5. There may be a tendency with standard cost reporting systems to emphasize meeting the standards to the exclusion of other important objectives such as maintaining and improving quality, on-time delivery, and customer satisfaction. This tendency can be reduced by using supplemental performance measures that focus on these other objectives. 6. Just meeting standards may not be sufficient; continual improvement may be necessary to survive in the current competitive environment. For this reason, some companies focus on the trends in the standard cost variances - aiming for continual improvement rather than just meeting the standards. In other companies, engineered standards are being replaced either by a rolling average of actual costs, which is expected to decline, or by very challenging target costs.

Replacement Price Method. Advantages:


1. Simple to operate 2. Production reflects the current market price. 3. When the company has bought the goods at a cheap prices earlier in a large stock and the benefit need not be passed on to the customer ,then this method will reflect profit as the production will reflect the current prices .

Disadvantages:
1. The stock valuation is not at the current prices. 2. Unrealised profit or loss will arise. 3. It involves finding the replacement price at each issue and hence a little difficult to operate.

Advantages Of Perpetual Inventory System


* Perpetual inventory system provides an opportunity to verify the physical stock of materials. * Perpetual inventory system helps in rapid stock checking which, in turn, helps in the preparation of interim accounts. * A moral check on the store staff to maintain proper stock records. * The investment in materials and supplies may be kept at the lowest point. * It is not necessary to stop the production so as to carry out a complete physical stocktaking. * Perpetual inventory system helps to avoid deterioration, obsolescence etc. * Perpetual inventory system helps to discover or find out discrepancies and errors and remedial action can be taken quickly. * Timely replenishment of stock is facilitated by means of recording the level specified in the bin card.

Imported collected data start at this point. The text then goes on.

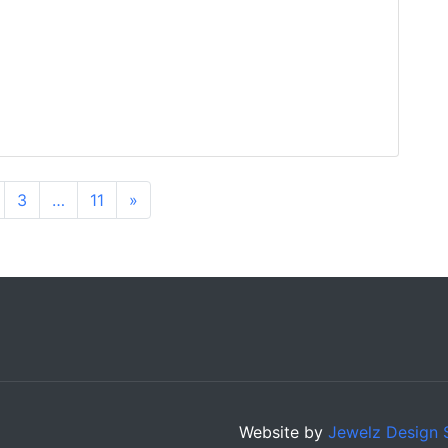
3
…
11
»
Website by
Jewelz Design 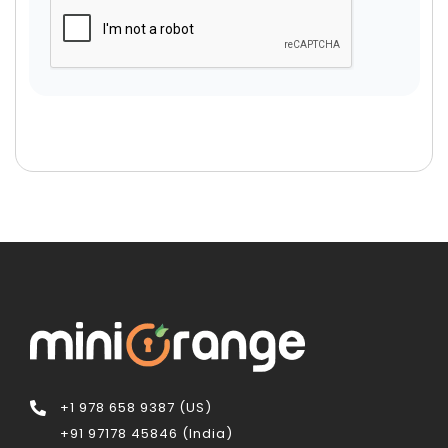
+1 978 658 9387 (US)
+91 97178 45846 (India)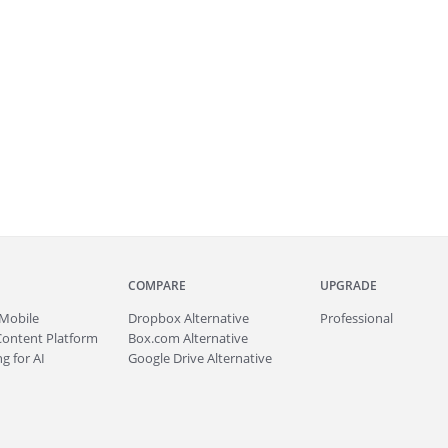
COMPARE
UPGRADE
Mobile
Dropbox Alternative
Professional
Content Platform
Box.com Alternative
g for AI
Google Drive Alternative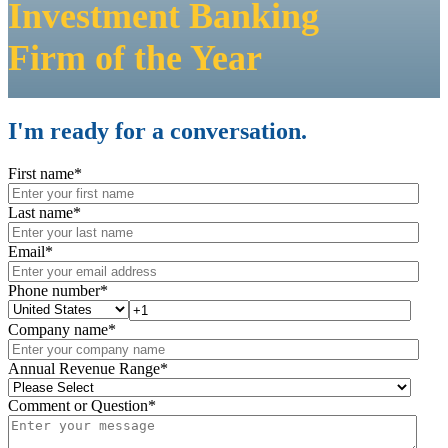
Investment Banking
Firm
of the Year
I'm ready for a conversation.
First name
*
Last name
*
Email
*
Phone number
*
Company name
*
Annual Revenue Range
*
Comment or Question
*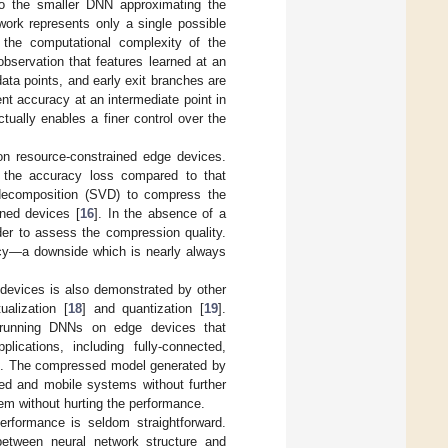
 to the smaller DNN approximating the
work represents only a single possible
 the computational complexity of the
observation that features learned at an
data points, and early exit branches are
ent accuracy at an intermediate point in
tually enables a finer control over the
n resource-constrained edge devices.
 the accuracy loss compared to that
 decomposition (SVD) to compress the
ined devices [
16
]. In the absence of a
rder to assess the compression quality.
acy—a downside which is nearly always
 devices is also demonstrated by other
tualization [
18
] and quantization [
19
].
 running DNNs on edge devices that
ications, including fully-connected,
]. The compressed model generated by
ded and mobile systems without further
em without hurting the performance.
rformance is seldom straightforward.
between neural network structure and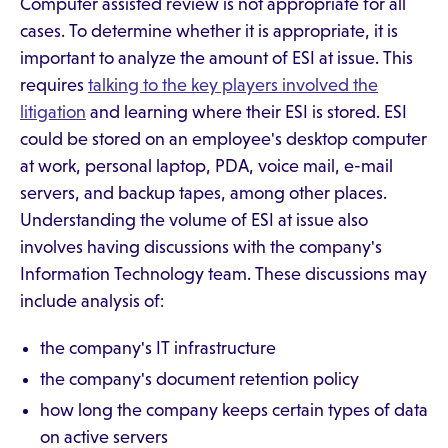
Computer assisted review is not appropriate for all
cases. To determine whether it is appropriate, it is
important to analyze the amount of ESI at issue. This
requires
talking to the key players involved the
litigation
and learning where their ESI is stored. ESI
could be stored on an employee's desktop computer
at work, personal laptop, PDA, voice mail, e-mail
servers, and backup tapes, among other places.
Understanding the volume of ESI at issue also
involves having discussions with the company's
Information Technology team. These discussions may
include analysis of:
the company's IT infrastructure
the company's document retention policy
how long the company keeps certain types of data
on active servers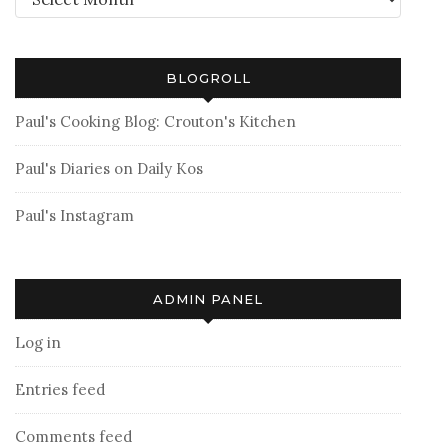
BLOGROLL
Paul's Cooking Blog: Crouton's Kitchen
Paul's Diaries on Daily Kos
Paul's Instagram
ADMIN PANEL
Log in
Entries feed
Comments feed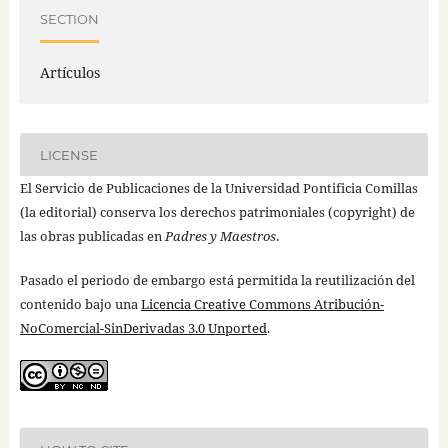
SECTION
Artículos
LICENSE
El Servicio de Publicaciones de la Universidad Pontificia Comillas
(la editorial) conserva los derechos patrimoniales (copyright) de
las obras publicadas en
Padres y Maestros
.
Pasado el periodo de embargo está permitida la reutilización del
contenido bajo una
Licencia Creative Commons Atribución-
NoComercial-SinDerivadas 3.0 Unported
.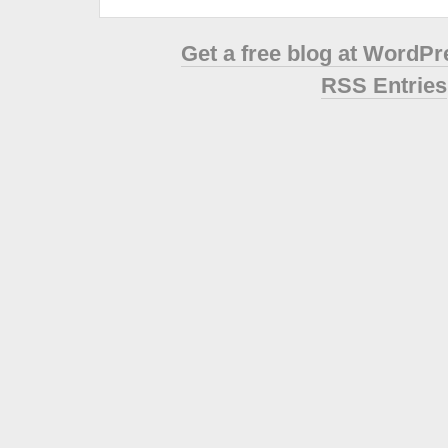
Get a free blog at WordP
RSS Entries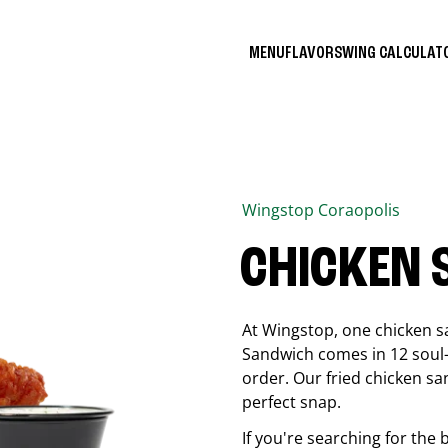
MENU
FLAVORS
WING CALCULA
Wingstop
Coraopolis
CHICKEN
At Wingstop, one chicken s
Sandwich comes in 12 soul-sa
order. Our fried chicken sa
perfect snap.
If you're searching for the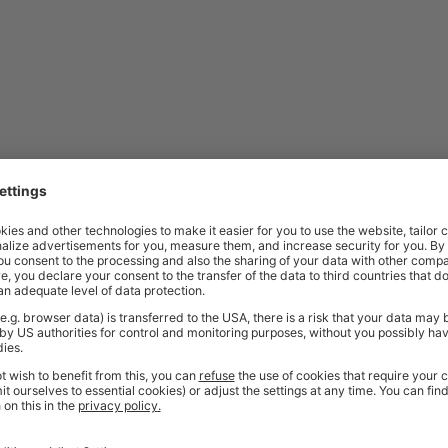
ordered. As these items are made specifically to your request, they are a
friendly sales team
should you need further help or advice before ordering
bench?
ate, welded securely under the front right-hand corner. This steel plate pr
amp materials securely while working. It’s ideal for tasks involving sawing
kbench Be Used?
commercial environments. They are commonly used in workshops, factories
pacity, integrated storage features, and durable construction make them 
ded design, they are also suitable for areas where strength, stability, and 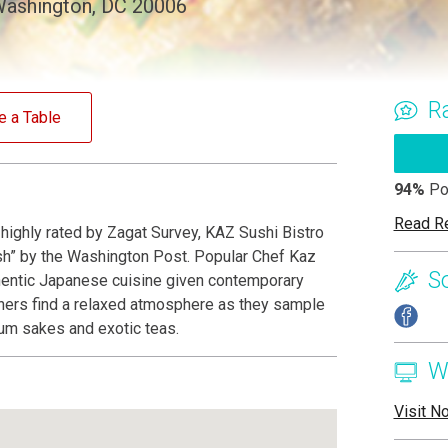
 Washington, DC 20006
R
e a Table
94%
Po
Read R
ighly rated by Zagat Survey, KAZ Sushi Bistro
h” by the Washington Post. Popular Chef Kaz
S
hentic Japanese cuisine given contemporary
diners find a relaxed atmosphere as they sample
um sakes and exotic teas.
W
Visit N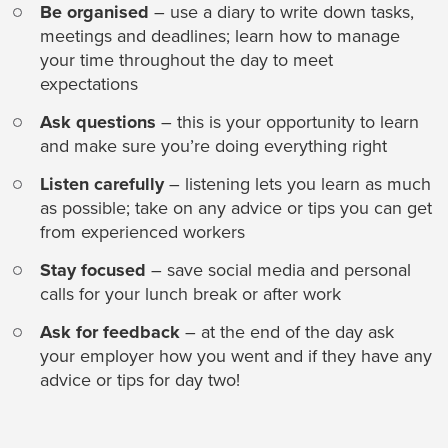
Be organised
– use a diary to write down tasks,
meetings and deadlines; learn how to manage
your time throughout the day to meet
expectations
Ask questions
– this is your opportunity to learn
and make sure you’re doing everything right
Listen carefully
– listening lets you learn as much
as possible; take on any advice or tips you can get
from experienced workers
Stay focused
– save social media and personal
calls for your lunch break or after work
Ask for feedback
– at the end of the day ask
your employer how you went and if they have any
advice or tips for day two!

Advantages of continuous stock-taking are :


1. Closure of normal functioning is not necessary. 2. Whole time specialized staff can be engaged for the purpose since the work is spread throughout the year. In smaller concerns, duties may be assigned to various officers of middle rank by rotation to the checking, say, of 20 items. This would be easy because the store ledger card and the bin card will bear the bin number. The officers concerned need only walk up to the particular bin number, count, weigh or measure the article lying there and enter the quantity on the form provided for the purpose. The rest of the work (comparison with book figures) can be done by the stores ledger clerk. 3. Stock discrepancies are likely to be brought to the notice and corrected much earlier than under the annual stock-taking system. 4. The system generally has a sobering influence on the stores staff because of the element of surprise present therein. 5. The movement of stores items can be watched more closely by the stores auditor so that chances of obsolescence buying are reduced. 6. Final Accounts can be ready quickly. Interim accounts are possible quite conveniently.